Task prompt:
Restate the following entries exactly. Keep the pictures out.

┌─ Extracted information

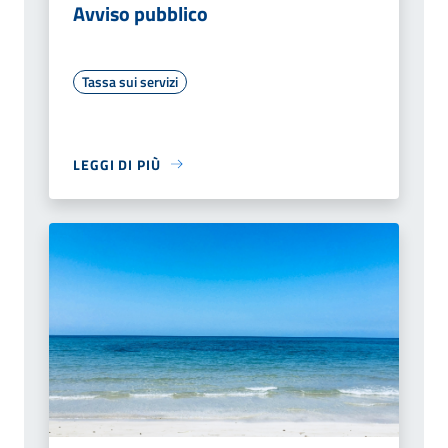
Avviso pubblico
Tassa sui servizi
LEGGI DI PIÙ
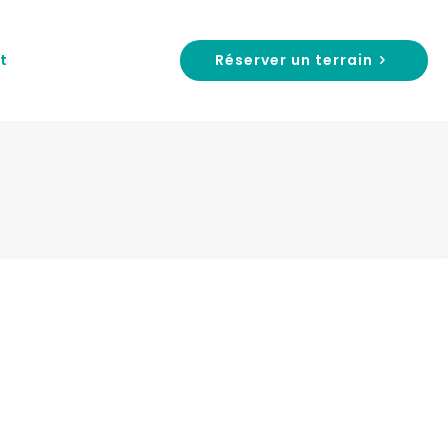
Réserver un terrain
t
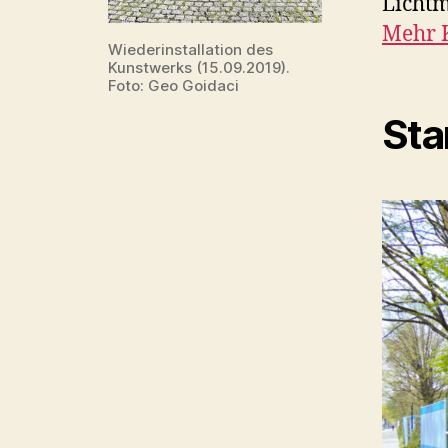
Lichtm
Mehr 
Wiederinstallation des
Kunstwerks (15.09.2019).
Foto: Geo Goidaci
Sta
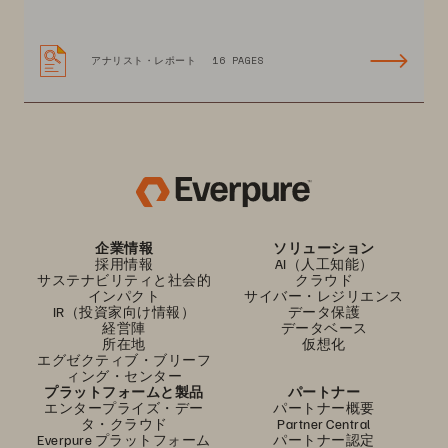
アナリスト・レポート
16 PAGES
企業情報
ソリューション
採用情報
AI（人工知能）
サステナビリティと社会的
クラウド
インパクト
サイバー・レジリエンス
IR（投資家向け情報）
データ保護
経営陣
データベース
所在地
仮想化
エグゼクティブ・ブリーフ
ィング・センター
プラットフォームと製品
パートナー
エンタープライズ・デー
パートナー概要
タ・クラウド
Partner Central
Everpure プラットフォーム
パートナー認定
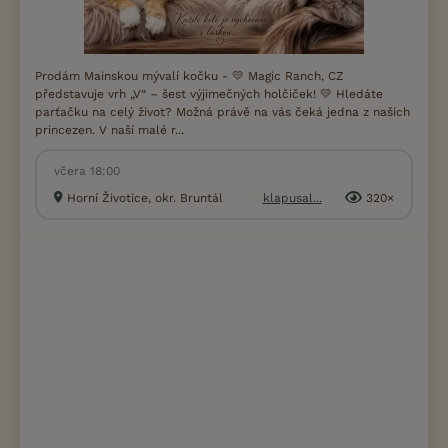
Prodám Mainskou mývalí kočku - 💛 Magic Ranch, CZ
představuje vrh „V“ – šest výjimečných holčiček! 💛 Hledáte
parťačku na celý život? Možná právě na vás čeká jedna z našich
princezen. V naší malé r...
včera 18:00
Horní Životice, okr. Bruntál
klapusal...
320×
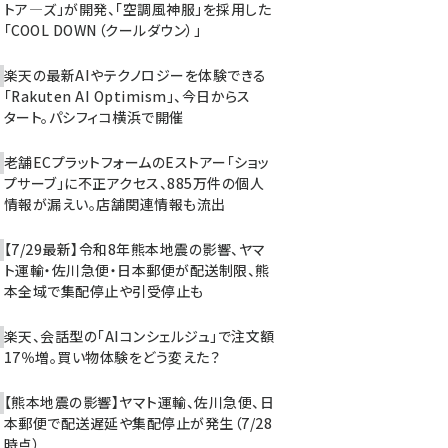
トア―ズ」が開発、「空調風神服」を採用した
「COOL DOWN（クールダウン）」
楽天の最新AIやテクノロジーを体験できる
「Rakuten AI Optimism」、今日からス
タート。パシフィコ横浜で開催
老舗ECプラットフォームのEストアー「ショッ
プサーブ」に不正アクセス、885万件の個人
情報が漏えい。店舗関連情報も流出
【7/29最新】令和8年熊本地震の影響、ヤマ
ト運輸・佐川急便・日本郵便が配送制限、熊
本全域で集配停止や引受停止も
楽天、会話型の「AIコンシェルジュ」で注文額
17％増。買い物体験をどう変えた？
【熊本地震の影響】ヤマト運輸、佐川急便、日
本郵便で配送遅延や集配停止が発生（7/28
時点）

└─

Exercise result:
Avviso pubblico
Tassa sui servizi
LEGGI DI PIÙ
Réserver un terrain
t
Lichtm
Mehr 
Wiederinstallation des
Kunstwerks (15.09.2019).
Foto: Geo Goidaci
Sta
アナリスト・レポート
16 PAGES
企業情報
ソリューション
採用情報
AI（人工知能）
サステナビリティと社会的
クラウド
インパクト
サイバー・レジリエンス
IR（投資家向け情報）
データ保護
経営陣
データベース
所在地
仮想化
エグゼクティブ・ブリーフ
ィング・センター
プラットフォームと製品
パートナー
エンタープライズ・デー
パートナー概要
タ・クラウド
Partner Central
Everpure プラットフォーム
パートナー認定
Prodám Mainskou mývalí kočku - 💛 Magic Ranch, CZ
představuje vrh „V“ – šest výjimečných holčiček! 💛 Hledáte
parťačku na celý život? Možná právě na vás čeká jedna z našich
princezen. V naší malé r...
včera 18:00
Horní Životice, okr. Bruntál
klapusal...
320×
トア―ズ」が開発、「空調風神服」を採用した
「COOL DOWN（クールダウン）」
楽天の最新AIやテクノロジーを体験できる
「Rakuten AI Optimism」、今日からス
タート。パシフィコ横浜で開催
老舗ECプラットフォームのEストアー「ショッ
プサーブ」に不正アクセス、885万件の個人
情報が漏えい。店舗関連情報も流出
【7/29最新】令和8年熊本地震の影響、ヤマ
ト運輸・佐川急便・日本郵便が配送制限、熊
本全域で集配停止や引受停止も
楽天、会話型の「AIコンシェルジュ」で注文額
17％増。買い物体験をどう変えた？
【熊本地震の影響】ヤマト運輸、佐川急便、日
本郵便で配送遅延や集配停止が発生（7/28
時点）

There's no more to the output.